→ Task directions:
Give the lines below again exactly, starting with the line that holds "pone el foco en la hipótesis de la emboscada" and going on through the line that holds "TE PUEDE INTERESAR".

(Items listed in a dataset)

== Segment start ==

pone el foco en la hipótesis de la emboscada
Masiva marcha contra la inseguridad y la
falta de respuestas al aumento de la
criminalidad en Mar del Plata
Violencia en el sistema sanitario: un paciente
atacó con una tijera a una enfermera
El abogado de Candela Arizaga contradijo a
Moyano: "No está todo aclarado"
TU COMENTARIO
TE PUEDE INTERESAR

== Segment end ==
== Segment start ==

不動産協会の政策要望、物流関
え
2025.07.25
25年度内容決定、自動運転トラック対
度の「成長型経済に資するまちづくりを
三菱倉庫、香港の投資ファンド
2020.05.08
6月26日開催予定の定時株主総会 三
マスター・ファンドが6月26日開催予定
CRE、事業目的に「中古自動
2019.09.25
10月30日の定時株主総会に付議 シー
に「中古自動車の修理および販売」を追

== Segment end ==
== Segment start ==

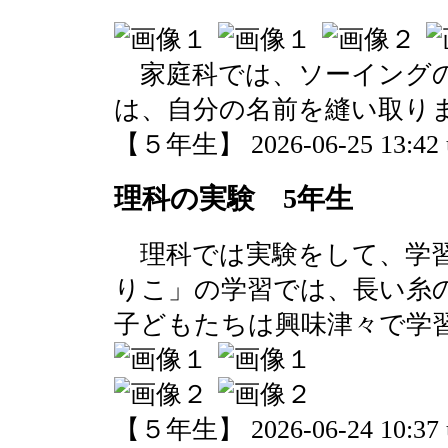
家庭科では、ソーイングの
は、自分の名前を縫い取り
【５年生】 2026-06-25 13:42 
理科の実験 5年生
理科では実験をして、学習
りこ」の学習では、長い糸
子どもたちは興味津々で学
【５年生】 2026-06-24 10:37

== Segment end ==

→ Finished task:
pone el foco en la hipótesis de la emboscada
Masiva marcha contra la inseguridad y la
falta de respuestas al aumento de la
criminalidad en Mar del Plata
Violencia en el sistema sanitario: un paciente
atacó con una tijera a una enfermera
El abogado de Candela Arizaga contradijo a
Moyano: "No está todo aclarado"
TU COMENTARIO
TE PUEDE INTERESAR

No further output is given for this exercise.